Merged revisions 56125-56153 via svnmerge from
svn+ssh://pythondev@svn.python.org/python/branches/p3yk

........
  r56127 | georg.brandl | 2007-06-30 09:32:49 +0200 (Sat, 30 Jun 2007) | 2 lines

  Fix a place where floor division would be in order.
........
  r56135 | guido.van.rossum | 2007-07-01 06:13:54 +0200 (Sun, 01 Jul 2007) | 28 lines

  Make map() and filter() identical to itertools.imap() and .ifilter(),
  respectively.

  I fixed two bootstrap issues, due to the dynamic import of itertools:

  1. Starting python requires that map() and filter() are not used until
     site.py has added build/lib.<arch> to sys.path.
  2. Building python requires that setup.py and distutils and everything
     they use is free of map() and filter() calls.
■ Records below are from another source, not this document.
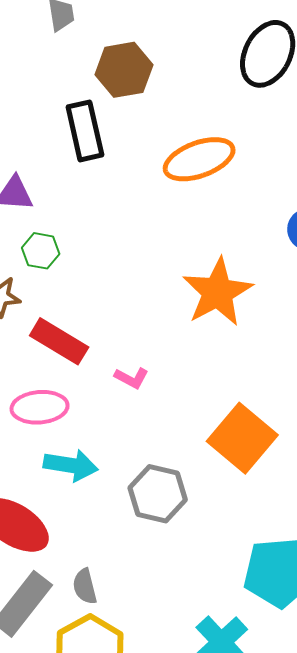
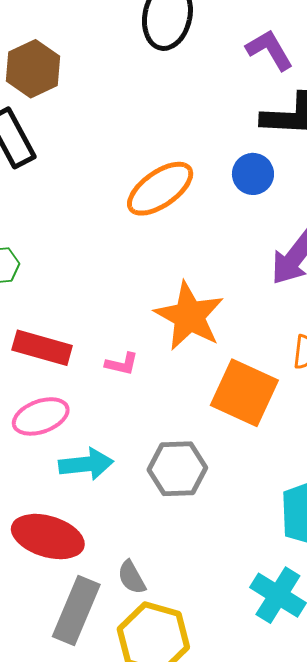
orange ellipse: (199, 159) -> (160, 189), moved
orange star: (218, 292) -> (189, 316), moved

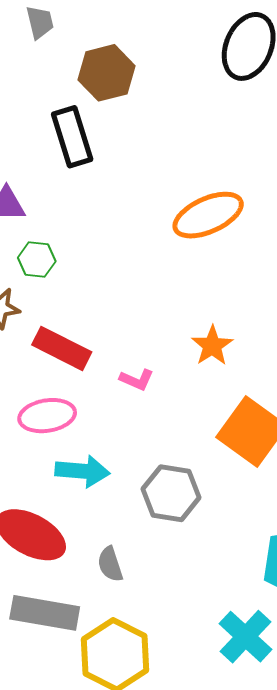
orange star: (189, 316) -> (212, 346), size x0.6
gray semicircle: (132, 577) -> (110, 564), moved
gray rectangle: (76, 611) -> (45, 613), turned 66

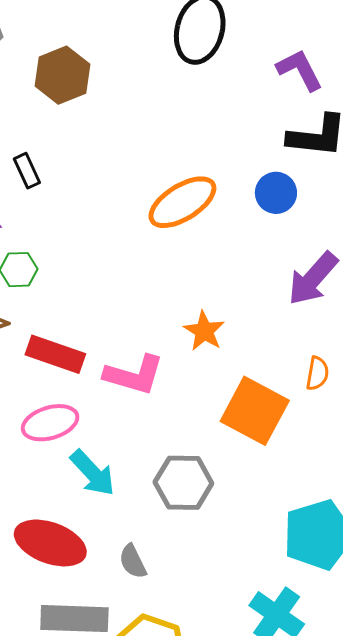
black rectangle: (72, 137) -> (27, 171), moved, size x0.6
pink L-shape: (137, 380) -> (134, 375), size x1.8
cyan arrow: (82, 471) -> (93, 473), turned 50

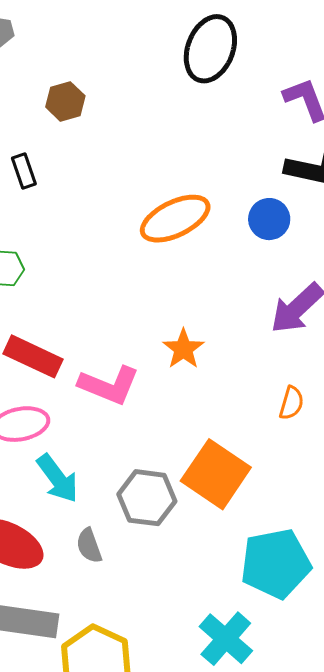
brown hexagon: (62, 75) -> (65, 101), moved, size x0.7
orange square: (255, 411) -> (216, 474), moved
gray semicircle: (133, 561) -> (89, 546), moved

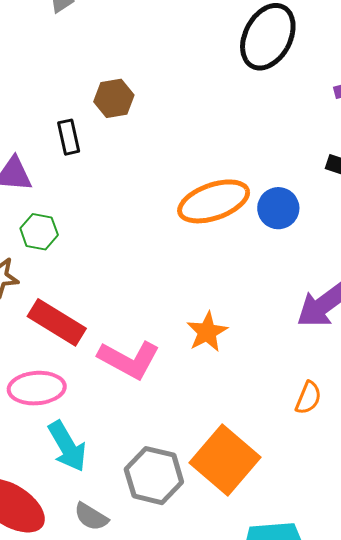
brown hexagon: (65, 101) -> (114, 98), moved
blue circle: (269, 219) -> (278, 208), moved
gray semicircle: (89, 546) -> (91, 517), turned -45

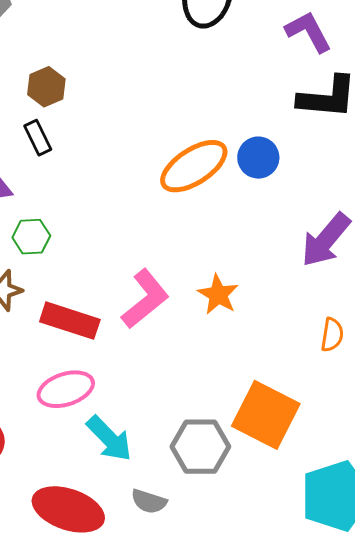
brown hexagon: (114, 98) -> (46, 87), moved
pink L-shape: (129, 360) -> (145, 299), moved, turned -54

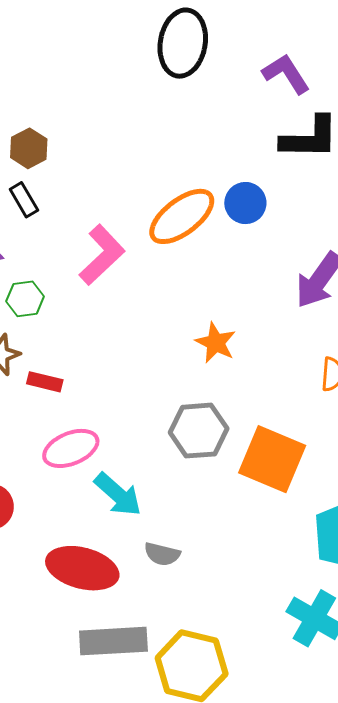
pink L-shape: (145, 299) -> (102, 255), moved
red rectangle: (70, 321) -> (45, 382), moved, size x0.6
gray hexagon: (200, 447) -> (199, 431), moved

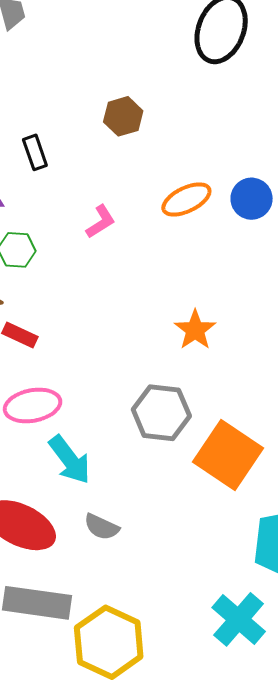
brown hexagon: (29, 148) -> (123, 116), moved
orange ellipse: (182, 216) -> (186, 199), size x0.7
pink L-shape: (102, 255) -> (101, 222), size x0.6

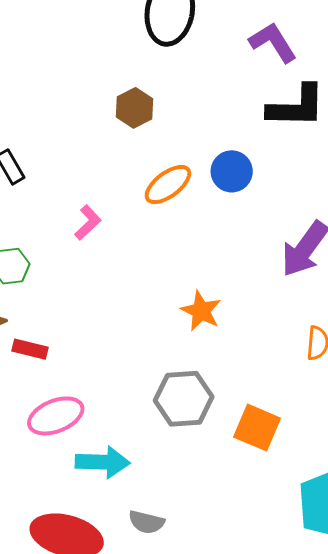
brown hexagon: (123, 116) -> (135, 108), moved
orange square: (228, 455) -> (257, 428), size x0.7
cyan arrow: (70, 460) -> (103, 462), turned -40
  Beyond this, I only fixed the tests in test_builtin.py.
  Others, please help fixing the remaining tests that are now broken!
  The fixes are usually simple:
  a. map(None, X) -> list(X)
  b. map(F, X) -> list(map(F, X))
  c. map(lambda x: F(x), X) -> [F(x) for x in X]
  d. filter(F, X) -> list(filter(F, X))
  e. filter(lambda x: P(x), X) -> [x for x in X if P(x)]

  Someone, please also contribute a fixer for 2to3 to do this.
  It can leave map()/filter() calls alone that are already
  inside a list() or sorted() call or for-loop.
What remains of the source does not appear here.